Before I could say another word, the bundle in my hands pulled away and moved to the center of the room where it burst into flames. Silvery blue troll-fire, unnatural and strange in its intensity, incinerated the cloth, and the steel melted in glowing globs that dripped onto the wooden floor. Snatching up the water can, I tossed the contents over the smoking mess before a fire of the natural sort could break out.
“There was much there that could cause harm,” he said by way of explanation. “Now let us go find this Catherine before it is too late.”
Thirty-Four
Cécile
I stole a cloak from the costume room for him, and he walked next to me with the hood up to keep his otherworldliness from being recognized as we navigated the streets to Pigalle. The night air was icy and full of stars, the quarter moon bright enough that we didn’t need troll-light, though seeing him without one was as strange as me for once being the one who knew the way.
As we walked, Tristan kept glancing upward warily, almost as though he expected one of the stars to fall out of the sky and strike us where we stood. And when he was not looking upward, his attention jumped from the revelers, to the gaslights, to the horses trotting by, to the dog that barked as we passed. Anywhere but me. I felt tense with all that had remained unasked and unsaid, and I didn’t need to feel his emotions to know he felt the same.
“Don’t react, but someone is following us. Two someones.”
My stomach did flip-flops, and I only barely refrained from grabbing his arm. Who else could it be but Lord Aiden and Catherine? “What do we do?”
“Catch them. Quick, turn here.” He nudged me around a corner and into the entranceway of a building. It reeked of alcohol and urine, and even in the dim light I saw his nose wrinkle with distaste.
We waited in silence, but not for long. “I don’t see them,” a woman whispered.
“They went this way,” her companion responded.

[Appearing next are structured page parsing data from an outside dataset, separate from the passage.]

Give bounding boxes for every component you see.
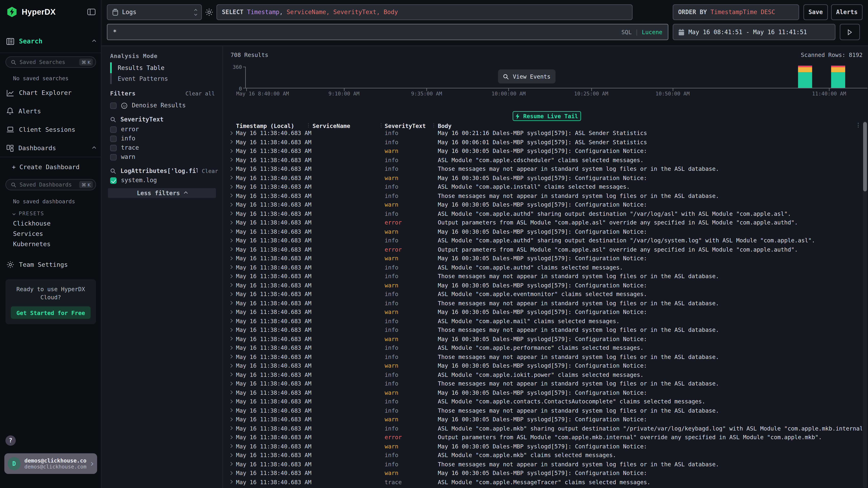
clear-all-button[interactable]: Clear all	[185, 91, 215, 97]
filter-option-error[interactable]: error	[110, 125, 139, 133]
col-header-severitytext[interactable]: SeverityText	[384, 122, 438, 129]
create-dashboard-button[interactable]: + Create Dashboard	[12, 162, 95, 172]
log-row[interactable]: May 16 11:38:40.683 AMinfoASL Module "co…	[223, 290, 862, 299]
col-header-servicename[interactable]: ServiceName	[312, 122, 384, 129]
log-row[interactable]: May 16 11:38:40.683 AMerrorOutput parame…	[223, 245, 862, 254]
log-row[interactable]: May 16 11:38:40.683 AMinfoThose messages…	[223, 272, 862, 281]
log-row[interactable]: May 16 11:38:40.683 AMinfoASL Module "co…	[223, 370, 862, 379]
search-query-input[interactable]: * SQL | Lucene	[107, 24, 669, 40]
mode-lucene-toggle[interactable]: Lucene	[642, 29, 662, 35]
column-resize-handle[interactable]: ⋮	[431, 123, 436, 128]
collapse-sidebar-icon[interactable]	[87, 9, 95, 15]
time-range-picker[interactable]: May 16 08:41:51 - May 16 11:41:51	[673, 24, 835, 40]
filter-option-trace[interactable]: trace	[110, 144, 139, 152]
log-row[interactable]: May 16 11:38:40.683 AMwarnMay 16 00:30:0…	[223, 173, 862, 182]
table-menu-kebab-icon[interactable]: ⋮	[856, 122, 861, 128]
log-row[interactable]: May 16 11:38:40.683 AMinfoASL Module "co…	[223, 156, 862, 164]
log-row[interactable]: May 16 11:38:40.683 AMinfoASL Module "co…	[223, 451, 862, 460]
log-row[interactable]: May 16 11:38:40.683 AMinfoThose messages…	[223, 191, 862, 200]
col-header-body[interactable]: Body	[438, 122, 860, 129]
log-row[interactable]: May 16 11:38:40.683 AMwarnMay 16 00:30:0…	[223, 468, 862, 478]
filter-option-info[interactable]: info	[110, 134, 135, 142]
log-row[interactable]: May 16 11:38:40.683 AMwarnMay 16 00:30:0…	[223, 147, 862, 156]
log-row[interactable]: May 16 11:38:40.683 AMwarnMay 16 00:30:0…	[223, 442, 862, 451]
log-row[interactable]: May 16 11:38:40.683 AMinfoASL Module "co…	[223, 263, 862, 272]
log-row[interactable]: May 16 11:38:40.683 AMwarnMay 16 00:30:0…	[223, 200, 862, 209]
preset-item-clickhouse[interactable]: Clickhouse	[13, 220, 51, 227]
saved-searches-input[interactable]: Saved Searches ⌘ K	[5, 56, 96, 68]
search-icon[interactable]	[110, 168, 116, 174]
tab-results-table[interactable]: Results Table	[118, 62, 164, 73]
log-row[interactable]: May 16 11:38:40.683 AMinfoASL Module "co…	[223, 343, 862, 352]
log-row[interactable]: May 16 11:38:40.683 AMinfoMay 16 00:06:0…	[223, 137, 862, 147]
checkbox[interactable]	[110, 135, 117, 142]
help-button[interactable]: ?	[5, 435, 16, 446]
filter-option-system.log[interactable]: system.log	[110, 176, 157, 184]
source-settings-gear-icon[interactable]	[205, 8, 213, 16]
log-row[interactable]: May 16 11:38:40.683 AMinfoASL Module "co…	[223, 424, 862, 433]
checkbox[interactable]	[110, 154, 117, 160]
col-header-timestamp[interactable]: Timestamp (Local)	[236, 122, 312, 129]
search-icon[interactable]	[110, 117, 116, 123]
log-row[interactable]: May 16 11:38:40.683 AMinfoASL Module "co…	[223, 397, 862, 406]
log-row[interactable]: May 16 11:38:40.683 AMwarnMay 16 00:30:0…	[223, 361, 862, 370]
sidebar-item-client-sessions[interactable]: Client Sessions	[6, 124, 95, 135]
checkbox[interactable]	[110, 177, 117, 184]
checkbox[interactable]	[110, 144, 117, 151]
tab-event-patterns[interactable]: Event Patterns	[118, 73, 168, 84]
sidebar-item-dashboards[interactable]: Dashboards	[6, 142, 95, 154]
log-row[interactable]: May 16 11:38:40.683 AMinfoASL Module "co…	[223, 209, 862, 218]
log-row[interactable]: May 16 11:38:40.683 AMwarnMay 16 00:30:0…	[223, 227, 862, 236]
log-row[interactable]: May 16 11:38:40.683 AMtraceASL Module "c…	[223, 478, 862, 487]
histogram-bar[interactable]	[831, 66, 845, 88]
log-row[interactable]: May 16 11:38:40.683 AMwarnMay 16 00:30:0…	[223, 254, 862, 263]
log-row[interactable]: May 16 11:38:40.683 AMinfoThose messages…	[223, 460, 862, 469]
log-row[interactable]: May 16 11:38:40.683 AMinfoASL Module "co…	[223, 182, 862, 191]
presets-section-toggle[interactable]: PRESETS	[13, 210, 44, 216]
filter-option-warn[interactable]: warn	[110, 153, 135, 161]
log-row[interactable]: May 16 11:38:40.683 AMinfoASL Module "co…	[223, 236, 862, 245]
vertical-scrollbar[interactable]	[863, 121, 867, 488]
log-row[interactable]: May 16 11:38:40.683 AMwarnMay 16 00:30:0…	[223, 388, 862, 397]
log-row[interactable]: May 16 11:38:40.683 AMinfoMay 16 00:21:1…	[223, 129, 862, 137]
select-clause-editor[interactable]: SELECT Timestamp, ServiceName, SeverityT…	[216, 4, 632, 20]
denoise-filter[interactable]: Denoise Results	[110, 101, 186, 109]
log-row[interactable]: May 16 11:38:40.683 AMwarnMay 16 00:30:0…	[223, 334, 862, 344]
column-resize-handle[interactable]: ⋮	[379, 123, 383, 128]
clear-filter-button[interactable]: Clear	[202, 168, 218, 174]
sidebar-item-search[interactable]: Search	[6, 36, 95, 46]
saved-dashboards-input[interactable]: Saved Dashboards ⌘ K	[5, 179, 96, 190]
log-row[interactable]: May 16 11:38:40.683 AMwarnMay 16 00:30:0…	[223, 307, 862, 317]
alerts-button[interactable]: Alerts	[831, 4, 863, 20]
scrollbar-thumb[interactable]	[863, 122, 867, 191]
log-row[interactable]: May 16 11:38:40.683 AMwarnMay 16 00:30:0…	[223, 281, 862, 290]
save-button[interactable]: Save	[803, 4, 828, 20]
mode-sql-toggle[interactable]: SQL	[621, 29, 632, 35]
user-menu[interactable]: D demos@clickhouse.com demos@clickhouse.…	[4, 453, 97, 474]
log-row[interactable]: May 16 11:38:40.683 AMinfoThose messages…	[223, 299, 862, 307]
less-filters-button[interactable]: Less filters	[108, 188, 216, 198]
histogram-bar[interactable]	[798, 66, 812, 88]
log-row[interactable]: May 16 11:38:40.683 AMinfoThose messages…	[223, 352, 862, 361]
order-by-editor[interactable]: ORDER BY TimestampTime DESC	[673, 4, 799, 20]
resume-live-tail-button[interactable]: Resume Live Tail	[513, 111, 581, 121]
column-resize-handle[interactable]: ⋮	[306, 123, 311, 128]
sidebar-item-alerts[interactable]: Alerts	[6, 106, 95, 117]
log-row[interactable]: May 16 11:38:40.683 AMinfoThose messages…	[223, 325, 862, 334]
preset-item-services[interactable]: Services	[13, 230, 43, 237]
source-select[interactable]: Logs	[107, 4, 202, 20]
preset-item-kubernetes[interactable]: Kubernetes	[13, 240, 51, 248]
results-histogram[interactable]	[245, 63, 866, 88]
log-row[interactable]: May 16 11:38:40.683 AMerrorOutput parame…	[223, 218, 862, 227]
log-row[interactable]: May 16 11:38:40.683 AMwarnMay 16 00:30:0…	[223, 415, 862, 424]
get-started-button[interactable]: Get Started for Free	[11, 306, 91, 319]
view-events-button[interactable]: View Events	[498, 69, 556, 84]
log-row[interactable]: May 16 11:38:40.683 AMinfoThose messages…	[223, 406, 862, 415]
checkbox[interactable]	[110, 126, 117, 133]
log-row[interactable]: May 16 11:38:40.683 AMinfoThose messages…	[223, 379, 862, 388]
denoise-checkbox[interactable]	[110, 102, 117, 109]
run-live-button[interactable]	[840, 24, 860, 40]
sidebar-item-team-settings[interactable]: Team Settings	[6, 259, 95, 270]
log-row[interactable]: May 16 11:38:40.683 AMerrorOutput parame…	[223, 433, 862, 442]
log-row[interactable]: May 16 11:38:40.683 AMinfoThose messages…	[223, 164, 862, 173]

Both voices were deeply familiar to me.
“Oh, for goodness’ sake.” Skipping around Tristan, I stepped out of the entranceway.
Sabine and Chris both jumped in surprise. “Cécile!”
“What are you two doing following me?”
“We wanted to see where he would take you.”
“More accurately, where she’s taking me.” Tristan stepped out of the shadows. “I’m afraid I’m quite at her mercy in this strange city of yours.”
Sabine clapped a hand over her mouth and Chris’s eyes bugged out. “Tristan? Is it really you?”
“None other.” His attention turned to Sabine, his curiosity apparent. “Am I correct to presume you are Mademoiselle Sabine?”
Expression wary, she nodded.
“It is a pleasure to finally meet you. I’ve heard fine things about your character.”
Her jaw tightened. “I wish I could say the feeling was mutual. You aren’t what I expected.”
“Sorry to disappoint.”
“You know perfectly well you don’t disappoint,” she scoffed, her lip curling up with disgust. “I’d thought you’d be something I could pity, and that pity would allow me to forgive you for what you did to her. I was wrong.”
“Tristan.” Chris interrupted the exchange before it could devolve further. “Where are the rest of the trolls? How is it that you are free? What is the plan?”
“I’m uniquely privileged in my freedom,” Tristan said, his eyes flicking in my direction. “As to why and how that is the case, you’ll have to ask Cécile, as she has not yet graced me with an understanding of how it came to pass. Among other things.”
He said it with lighthearted indifference, as though the answer were of no consequence to him at all. But I knew differently, and now I knew why. His name. It was his greatest secret. The one thing he told no one, not even me. Yet somehow I knew it, and I’d used it. The complex twist of strange syllables capable of bending him to my will. And even as I knew the sun rose in the east and set in the west, I knew this would not sit well with him.
“Cécile?” It was Chris who asked the question.
“I…” A gust of wind blew across us, carrying with it the heavy smell of wood smoke. “Something’s burning.” With the wooden homes packed together as they were in Pigalle, even a small fire had the potential for disaster. But there was something more, a worry that sent prickles down my spine.
“There.” Chris pointed and our eyes went to the orange glow in the distance.